Previously, I asked some questions about surrogate models in Pymc3. I was relatively new at the time and so I think I was trying to run before I could walk. I’ve been able to return to the problem more recently and I have a couple of further questions.
I’m going to present my problem below in as general a way as I can put it and then see if anyone has any suggestions. I hope my notation will be understandable.
Say I have some function f(\theta) which is very expensive to evaluate where \theta is a vector of parameters about which I have some uncertainty. The output of f is a vector of values y^*. Which are likely correlated with each other for a given set of parameters \theta. I have some test data, y, which is a vector which corresponds with the outputs of the function f. This test data has some uncertainty associated with it due to measurement error.
I have evaluated f at N different combinations of \theta (say on the order of 10-100 times as many function evaluations as different \theta s) and would like to use my model samples to construct a surrogate model which I can then use to update my uncertainties on my \theta s given my test data y since I can’t sample f directly.
I can see two approaches:
- Estimate the joint PDF of the N samples of f and then sample from this joint PDF where my likelyhood is formed from the sample from my PDF being the mean, my observations are my test data y, and the noise is the noise associated with those observations.
- Form a surrogate model which maps from my parameters \theta to y^* and form my likelyhood using my surrogate’s estimation of y^* as the mean.
I’ve used the first approach to some success but didn’t know how to construct a joint PDF from a collection of samples so I had to assume they were uncorrelated which is a bad assumption. Is it possible to estimate a joint PDF from samples in pymc?
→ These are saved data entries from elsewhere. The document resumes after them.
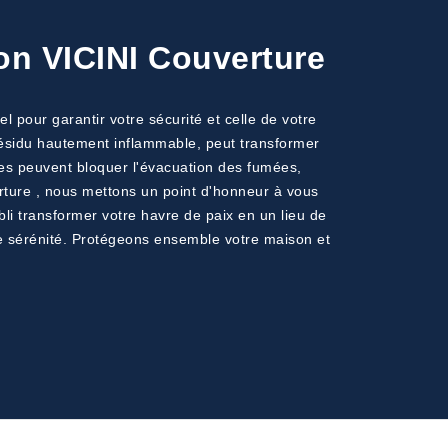
on VICINI Couverture
 pour garantir votre sécurité et celle de votre
résidu hautement inflammable, peut transformer
lles peuvent bloquer l'évacuation des fumées,
ture , nous mettons un point d'honneur à vous
bli transformer votre havre de paix en un lieu de
te sérénité. Protégeons ensemble votre maison et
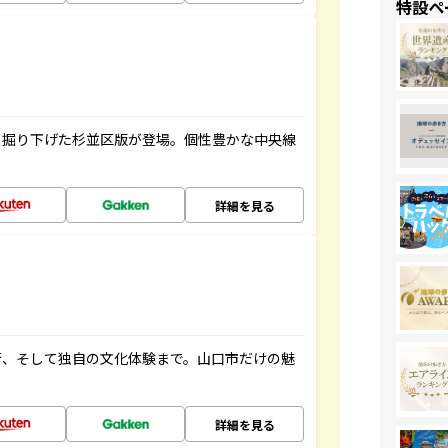
特設ペ
く掘り下げた杉並区版が登場。個性豊かな中央線
詳細を見る
街、そして独自の文化体験まで。山口市だけの魅
詳細を見る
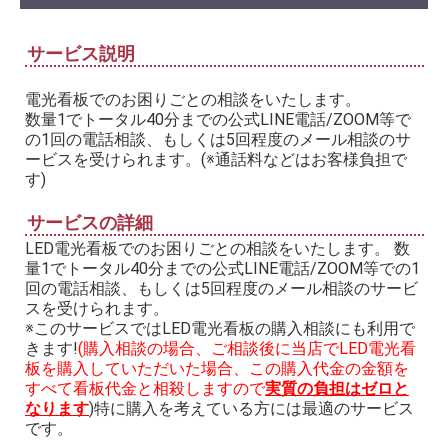
サービス説明
電光看板でのお困りごとの相談をいたします。
数量1でトータル40分までの公式LINE電話/ZOOM等で
の1回の電話相談、もしくは5回程度のメール相談のサ
ービスを受けられます。(※通話料などはお客様負担で
す)
サービスの詳細
LED電光看板でのお困りごとの相談をいたします。 数
量1でトータル40分までの公式LINE電話/ZOOM等での1
回の電話相談、もしくは5回程度のメール相談のサービ
スを受けられます。
※このサービスではLED電光看板の購入相談にも利用で
きます!
(購入相談の場合、ご相談後に当店でLED電光看
板を購入していただいた場合、この購入代金の金額を
すべて看板代金と相殺しますので
実質の負担はゼロと
なります
)特に購入を考えている方には最適のサービス
です。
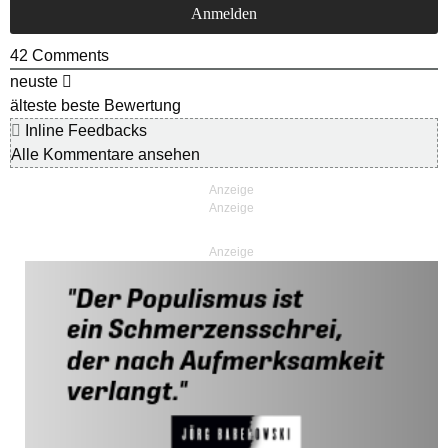
42
Comments
neuste
älteste
beste Bewertung
Inline Feedbacks
Alle Kommentare ansehen
Anzeige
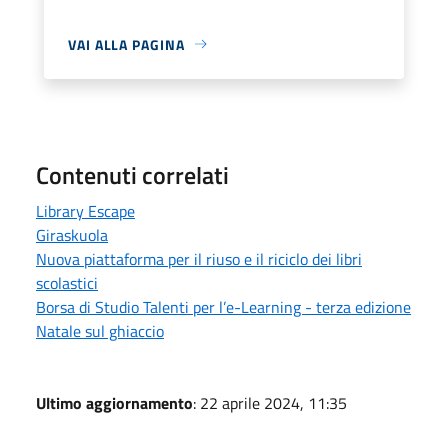
VAI ALLA PAGINA
Contenuti correlati
Library Escape
Giraskuola
Nuova piattaforma per il riuso e il riciclo dei libri
scolastici
Borsa di Studio Talenti per l’e-Learning - terza edizione
Natale sul ghiaccio
Ultimo aggiornamento
: 22 aprile 2024, 11:35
For the second approach, I would want to calibrate the gaussian process (probably using ADVI) in one model and then sample from the surrogates in another model. Does this make sense or should I calibrate and sample all at once? Are there any examples out there were a previously calibrated GP is being sampled from in another model?
I hope my questions are clear.
After thinking about it some more, it seems like option 2 is the better choice. N is on the order of 100 for most situations which would be far less than what would be required to accurately estimate the joint distribution if I could figure out how to interpolate it.
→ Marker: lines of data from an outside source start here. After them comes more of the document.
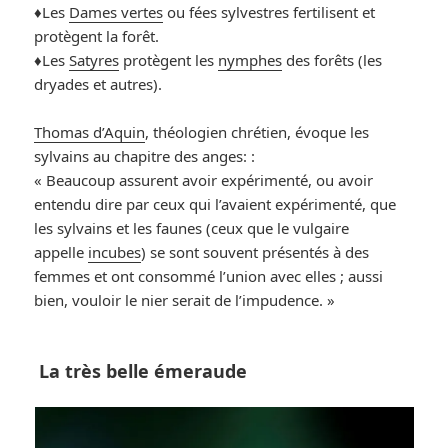
♦️Les
Dames vertes
ou fées sylvestres fertilisent et
protègent la forêt.
♦️Les
Satyres
protègent les
nymphes
des forêts (les
dryades et autres).
Thomas d’Aquin
, théologien chrétien, évoque les
sylvains au chapitre des anges: :
« Beaucoup assurent avoir expérimenté, ou avoir
entendu dire par ceux qui l’avaient expérimenté, que
les sylvains et les faunes (ceux que le vulgaire
appelle
incubes
) se sont souvent présentés à des
femmes et ont consommé l’union avec elles ; aussi
bien, vouloir le nier serait de l’impudence. »
La très belle émeraude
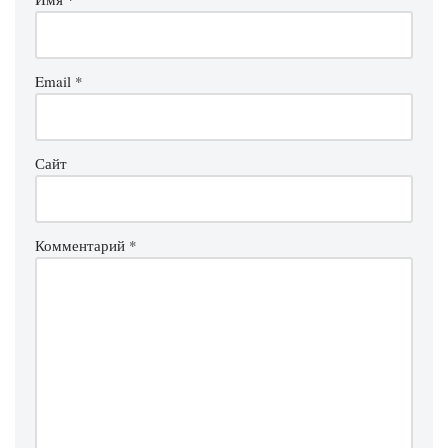
Email
*
Сайт
Комментарий
*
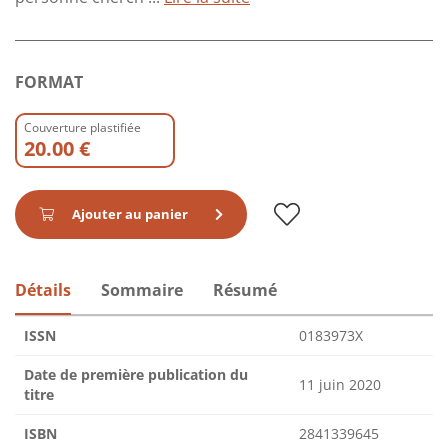
FORMAT
Couverture plastifiée
20.00 €
Ajouter au panier
Détails
Sommaire
Résumé
ISSN
0183973X
Date de première publication du
11 juin 2020
titre
ISBN
2841339645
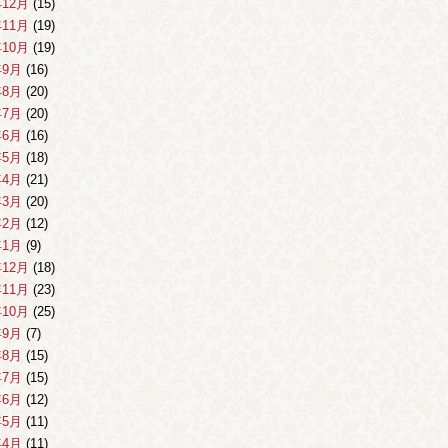
年12月
(15)
年11月
(19)
年10月
(19)
年9月
(16)
年8月
(20)
年7月
(20)
年6月
(16)
年5月
(18)
年4月
(21)
年3月
(20)
年2月
(12)
年1月
(9)
年12月
(18)
年11月
(23)
年10月
(25)
年9月
(7)
年8月
(15)
年7月
(15)
年6月
(12)
年5月
(11)
年4月
(11)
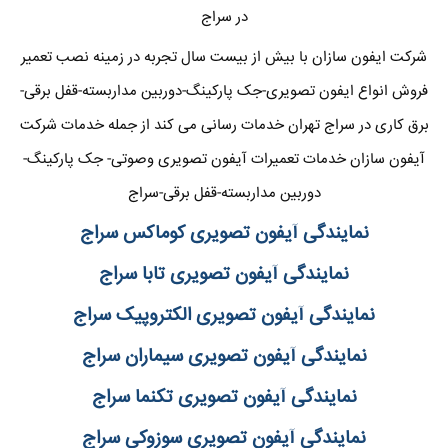
در سراج
شرکت ایفون سازان با بیش از بیست سال تجربه در زمینه نصب تعمیر
فروش انواع ایفون تصویری-جک پارکینگ-دوربین مداربسته-قفل برقی-
برق کاری در سراج تهران خدمات رسانی می کند از جمله خدمات شرکت
آیفون سازان خدمات تعمیرات آیفون تصویری وصوتی- جک پارکینگ-
دوربین مداربسته-قفل برقی-سراج
نمایندگی آیفون تصویری کوماکس سراج
نمایندگی آیفون تصویری تابا سراج
نمایندگی آیفون تصویری الکتروپیک سراج
نمایندگی آیفون تصویری سیماران سراج
نمایندگی آیفون تصویری تکنما سراج
نمایندگی آیفون تصویری سوزوکی سراج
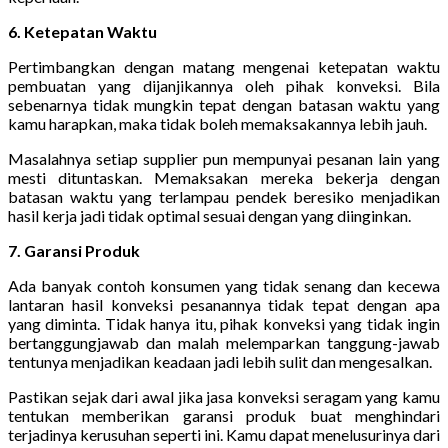
6. Ketepatan Waktu
Pertimbangkan dengan matang mengenai ketepatan waktu
pembuatan yang dijanjikannya oleh pihak konveksi. Bila
sebenarnya tidak mungkin tepat dengan batasan waktu yang
kamu harapkan, maka tidak boleh memaksakannya lebih jauh.
Masalahnya setiap supplier pun mempunyai pesanan lain yang
mesti dituntaskan. Memaksakan mereka bekerja dengan
batasan waktu yang terlampau pendek beresiko menjadikan
hasil kerja jadi tidak optimal sesuai dengan yang diinginkan.
7. Garansi Produk
Ada banyak contoh konsumen yang tidak senang dan kecewa
lantaran hasil konveksi pesanannya tidak tepat dengan apa
yang diminta. Tidak hanya itu, pihak konveksi yang tidak ingin
bertanggungjawab dan malah melemparkan tanggung-jawab
tentunya menjadikan keadaan jadi lebih sulit dan mengesalkan.
Pastikan sejak dari awal jika jasa konveksi seragam yang kamu
tentukan memberikan garansi produk buat menghindari
terjadinya kerusuhan seperti ini. Kamu dapat menelusurinya dari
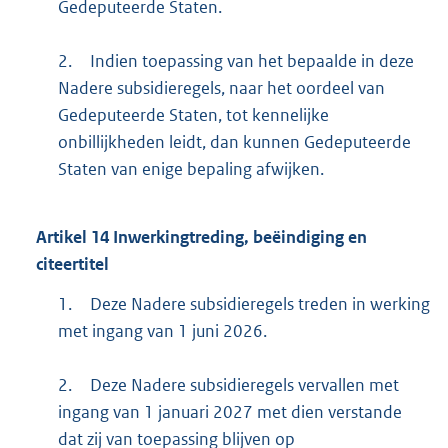
Gedeputeerde Staten.
2.
Indien toepassing van het bepaalde in deze
Nadere subsidieregels, naar het oordeel van
Gedeputeerde Staten, tot kennelijke
onbillijkheden leidt, dan kunnen Gedeputeerde
Staten van enige bepaling afwijken.
Artikel
14
Inwerkingtreding, beëindiging en
citeertitel
1.
Deze Nadere subsidieregels treden in werking
met ingang van 1 juni 2026.
2.
Deze Nadere subsidieregels vervallen met
ingang van 1 januari 2027 met dien verstande
dat zij van toepassing blijven op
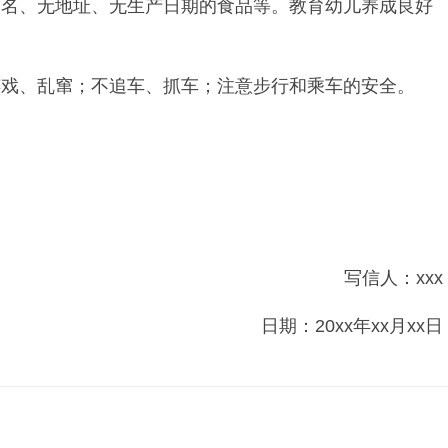
名、无地址、无生产日期的食品等。教育幼儿养成良好
戏、乱窜；不追车、抓车；注意步行和乘车的安全。
写信人：xxx
日期：20xx年xx月xx日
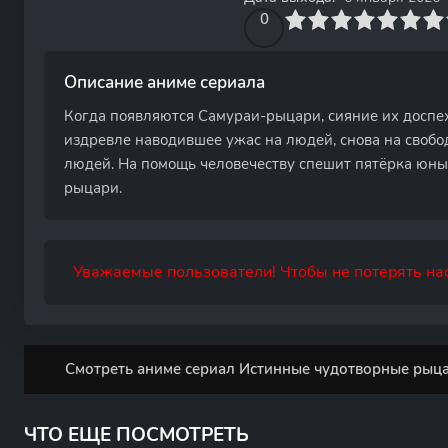
0
1
2
3
4
0
5
6
7
8
9
10
Описание аниме сериала
Когда появляются Самураи-рыцари, сияние их доспех
издревле наводившее ужас на людей, снова на свобод
людей. На помощь человечеству спешит пятёрка юных
рыцари.
Уважаемые пользователи! Чтобы не потерять нас
Смотреть аниме сериал Истинные чудотворные рыцар
ЧТО ЕЩЕ ПОСМОТРЕТЬ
I would, at some point, like to use an interpolation of the posterior as a prior distribution. In this example (Updating priors) the Interpolated class is used to create a new prior distribution. Is this a joint distribution or does Interpolated only produce a marginal distribution from the trace?
Since Interpolated is only univariate I suppose it could only be the marginal. Would extending the functionality to the multivariate case be too difficult?
Not sure I follow exactly, but what you describe in #2 sounds perfectly possible. Do you maybe have an example that’s not quite working yet?
I agree that option 2 is much more straight forward. I actually talked with @junpenglao about doing that in this thread: multidimensional gaussian process. I had misremembered the advice that I had received in that conversation and saw my mistake after asking…
I am anticipating that I will want to do some kind of multivariate interpolation in the future. That’s why I asked my follow-up question.
Oh I see. A multivariate interpolation of a PDF is sort of outside the scope of PyMC3 I think. Instead explicitly taking the posterior and using it as the next models prior, it is equivalent to just model both things simultaneously.
@bwengals I think having the capability to sample from a posterior trace as a prior would be useful though. Sometimes new data is obtained and it would be nice just to update a model, not refit.
Basically this: Feeding Posterior back in as Prior (updating a model) except including the interactions between variables which I think the approach as implemented in the simple example in the included link doesn’t do?
No it doesn’t look like it does. The mean field approximation is only the first moment, and the fullrank approximation is first and second moment. I think it would be difficult to do this properly for a nontrivial scenario, as exactly how the bias you’d incur from a suboptimal interpolation of the posterior-now-prior distribution affects the new posterior would be tough to quantify. This prior/posterior updating works nicely for conjugate distributions, but is certainly tougher using MCMC samples.
If the posterior of your first model is just one of the prior distributions of the second, and youre not just updating your entire model given new data, you could maybe set up a Gibbs sampling scheme where one step is drawing from your old posterior.
Interesting, I will have to look into that.
In my use case sometimes all of the information is not available in one dataset but may require several which become available over a significant passage of real-world time (weeks/months/years). In addition, fitting all of the datasets simultaneously may be computationally prohibitive given the size. If I could store a trace after fitting my model to one set and then use the results of the trace to update my prior distributions when I have new data that would be ideal.
Does that make sense? I don’t want to let my preconceived notion of what a good solution is to blind me to the actual best way forward.
It could make sense, depends on the scenario. I feel like it’s too hard to say without knowing specifics of your problem.